Reputation: 11
We have a program called cassandra-scan which uses spark-cassandra-connector to list all the values of the partition key in a very large table. The table has around 17 million Cassandra partitions, and each partition has an average of 200 rows. The Cassandra cluster housing this table runs DSE 5.1.8 on 6 nodes. The replication factor for the keyspace containing the table is 3.
Here are simplified definitions of the keyspace and table.
CREATE KEYSPACE myspace WITH replication = {'class': 'SimpleStrategy', 'replication_factor': '3'} AND durable_writes = true;
CREATE TABLE myspace.largetable (
id text,
itemOrder text,
...
PRIMARY KEY (id, itemOrder)
) WITH CLUSTERING ORDER BY (itemOrder ASC)
The statement used in cassandra-scan to list all the values of the partition key is as follows:
val res = sc.cassandraTable(keyspace, table).select("id").perPartitionLimit(1).repartition(320)
We use Apache Spark 2.3.1 and spark-cassandra-connector 2.3.2. The command used to launch cassandra-scan is as follows.
/path/to/spark/spark-2.3.1-bin-hadoop2.7/bin/spark-submit --class "CassandraScan" --jars /path/to/spark-cassandra-connector_2.11-2.3.2.jar --executor-memory 15g --master local[20] cassandra-scan.jar &
cassandra-scan runs correctly and takes around 19 hours.

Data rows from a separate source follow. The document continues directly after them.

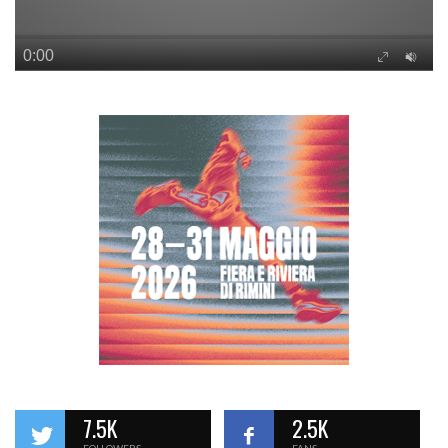
7.5K
2.5K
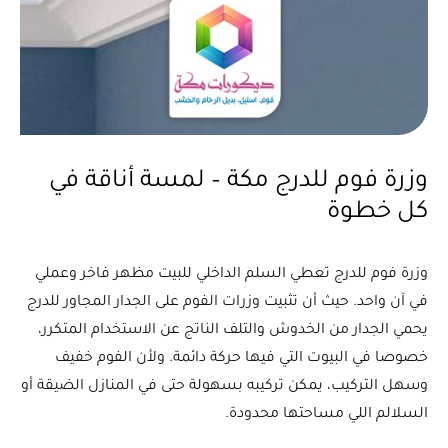
وزرة فوم للدرج مكة – لمسة أناقة في
كل خطوة
وزرة فوم للدرج تعطي السلم الداخلي للبيت مظهر فاخر وعملي
في آن واحد. حيث أن تثبيت وزرات الفوم على الجدار المجاور للدرج
يحمي الجدار من الخدوش والتلف الناتج عن الاستخدام المتكرر،
خصوصا في البيوت التي فيها حركة دائمة. ولأن الفوم خفيف
وسهل التركيب، يمكن تركيبه بسهولة حتى في المنازل الضيقة أو
السلالم اللي مساحتها محدودة.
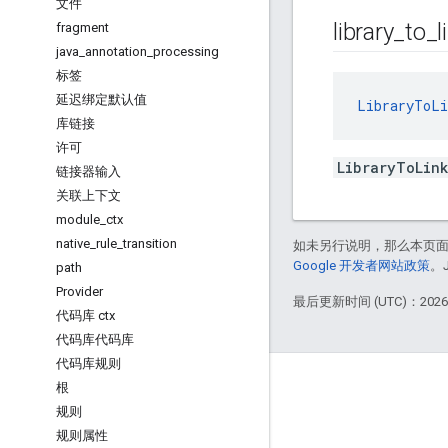
文件
library
_
to
_
l
fragment
java
_
annotation
_
processing
标签
延迟绑定默认值
LibraryToLi
库链接
许可
LibraryToLin
链接器输入
关联上下文
module
_
ctx
native
_
rule
_
transition
如未另行说明，那么本页
Google 开发者网站政策
。
path
Provider
最后更新时间 (UTC)：2026-
代码库 ctx
代码库代码库
代码库规则
掌握动态
根
规则
博客
规则属性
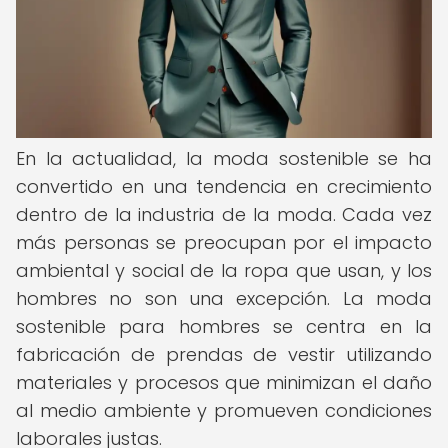
En la actualidad, la moda sostenible se ha
convertido en una tendencia en crecimiento
dentro de la industria de la moda. Cada vez
más personas se preocupan por el impacto
ambiental y social de la ropa que usan, y los
hombres no son una excepción. La moda
sostenible para hombres se centra en la
fabricación de prendas de vestir utilizando
materiales y procesos que minimizan el daño
al medio ambiente y promueven condiciones
laborales justas.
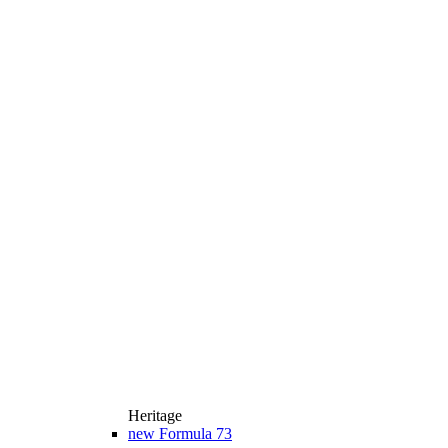
Heritage
new
Formula 73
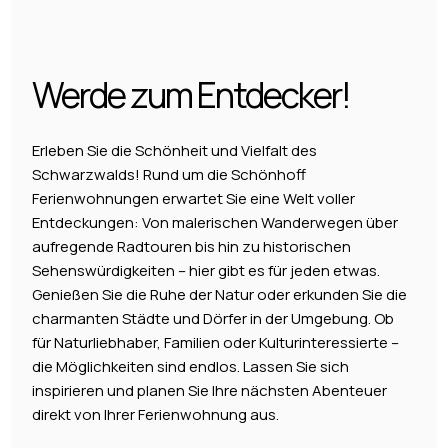
Werde zum Entdecker!
Erleben Sie die Schönheit und Vielfalt des
Schwarzwalds! Rund um die Schönhoff
Ferienwohnungen erwartet Sie eine Welt voller
Entdeckungen: Von malerischen Wanderwegen über
aufregende Radtouren bis hin zu historischen
Sehenswürdigkeiten – hier gibt es für jeden etwas.
Genießen Sie die Ruhe der Natur oder erkunden Sie die
charmanten Städte und Dörfer in der Umgebung. Ob
für Naturliebhaber, Familien oder Kulturinteressierte –
die Möglichkeiten sind endlos. Lassen Sie sich
inspirieren und planen Sie Ihre nächsten Abenteuer
direkt von Ihrer Ferienwohnung aus.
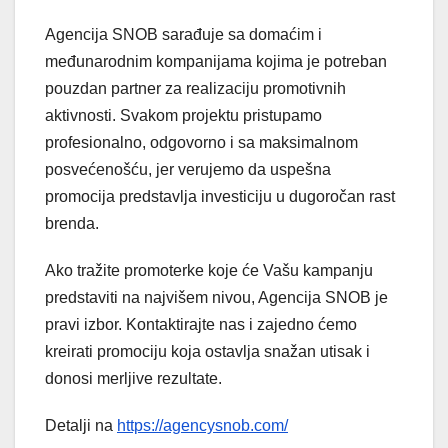
Agencija SNOB sarađuje sa domaćim i
međunarodnim kompanijama kojima je potreban
pouzdan partner za realizaciju promotivnih
aktivnosti. Svakom projektu pristupamo
profesionalno, odgovorno i sa maksimalnom
posvećenošću, jer verujemo da uspešna
promocija predstavlja investiciju u dugoročan rast
brenda.
Ako tražite promoterke koje će Vašu kampanju
predstaviti na najvišem nivou, Agencija SNOB je
pravi izbor. Kontaktirajte nas i zajedno ćemo
kreirati promociju koja ostavlja snažan utisak i
donosi merljive rezultate.
Detalji na
https://agencysnob.com/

We recently set up a new Cassandra cluster, again with 6 nodes (different from those used in the first cluster). This cluster runs DSE 6.8.16. All the data from the first table has been added to a table in the new cluster.
We updated the version of Apache Spark to 2.4.8, and spark-cassandra-connector to 2.4.2. We tested the program with no. of Spark partitions in the range 2000 to 200,000. We haven't been able to get cassandra-scan to run correctly. We see errors of the following form:
java.io.IOException: Exception during execution of SELECT "id" FROM "myspace"."largetable" WHERE token("id") > ? AND token("id") <= ? PER PARTITION LIMIT 1 ALLOW FILTERING: Not enough replicas available for query at consistency LOCAL_ONE (1 required but only 0 alive)
Some runs of cassandra-scan caused some of the Cassandra nodes to go down with messages such as the following in the Cassandra logs.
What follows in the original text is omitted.